Serena Williams' conqueror Sabine Lisicki believes the best is yet to come ahead of today's quarter-final clash with Kaia Kanepi.
Ranked 24 in the world, few had given the 23-year-old German a chance of beating world number one Williams yesterday.
Lisicki was priced by several bookmakers as a 10/1 long shot to win the last-16 clash, but she upset the odds with a fine 6-2 1-6 6-4 victory on Centre Court.
Less than 24 hours on, she will face Kanepi at the quarter-final juncture and is in a understandably confident mood.
"I never played her before," said Lisicki, who saw her mixed-doubles match cancelled last night.
"My coaches will do some scouting. We'll watch some tapes and get me ready for that match.
"I feel great. I really played four very, very good matches. I think I played better with each match. I get more and more confident with my strokes, as well as my game.

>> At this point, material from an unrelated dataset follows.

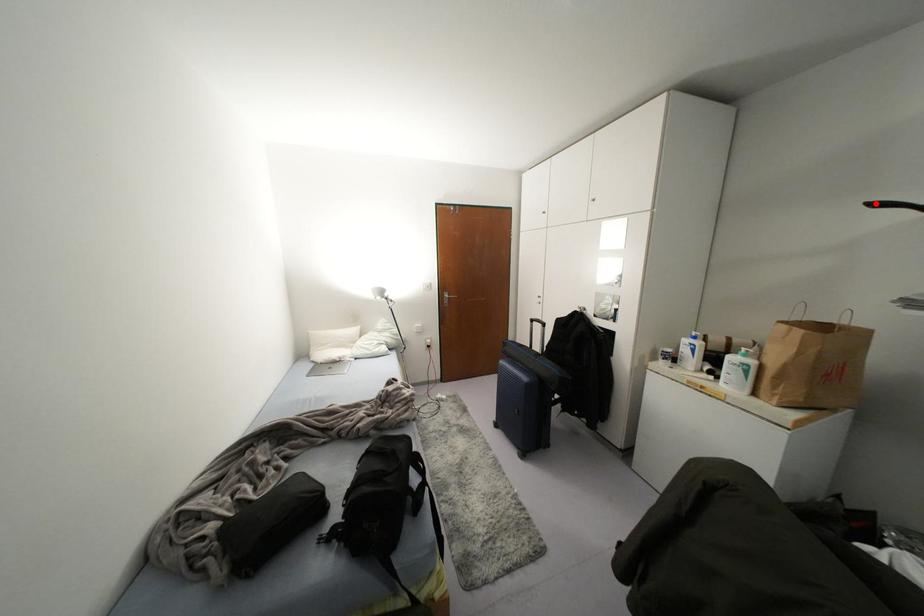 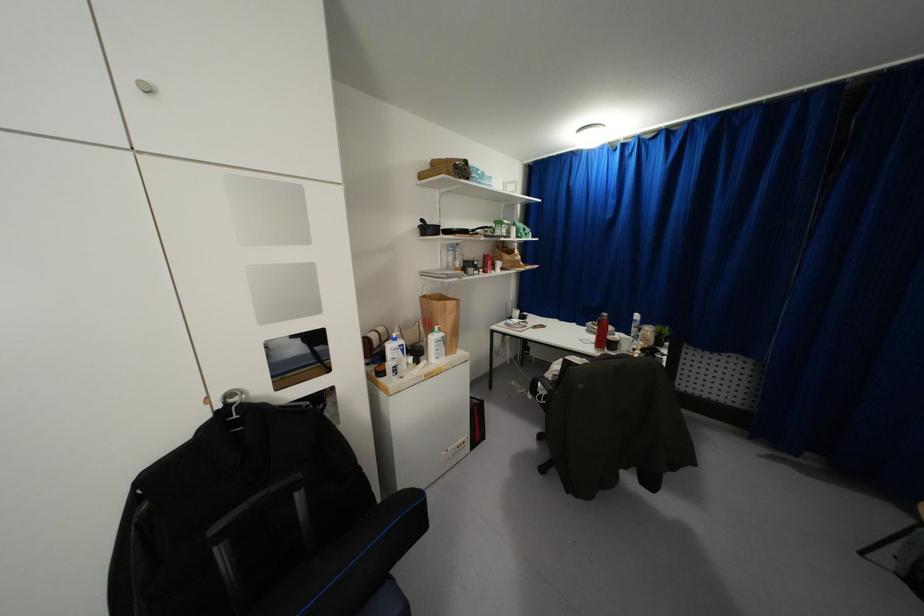 Question: I am providing you with two images of the same scene from different viewpoints. A red point is shown in image1. For the corresponding object point in image2, is it positioned nearer or farther from the camera?

Choices:
 (A) Nearer
 (B) Farther

Answer: (A)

"I am looking forward to playing again."
Kanepi secured her place in the final eight by overcoming home favourite Laura Robson 7-6 (8/6) 7-5 on Court One.
Expecting a hostile reception from the home fans, the Estonian said: "I think the crowd wasn't that bad actually.
"When she won a point it was a bit louder than normal but they didn't clap when I double-faulted or anything. I think it was really good.
"My serve and baseline game were good and I guess I will have to hit hard in my next match, that's always important on grass."
Whoever wins this afternoon's duel will face a tough semi-final against either fourth seed Agnieszka Radwanska or sixth seed Li Na.
They are followed onto Centre Court by 2011 champion Petra Kvitova and Kirsten Flipkens.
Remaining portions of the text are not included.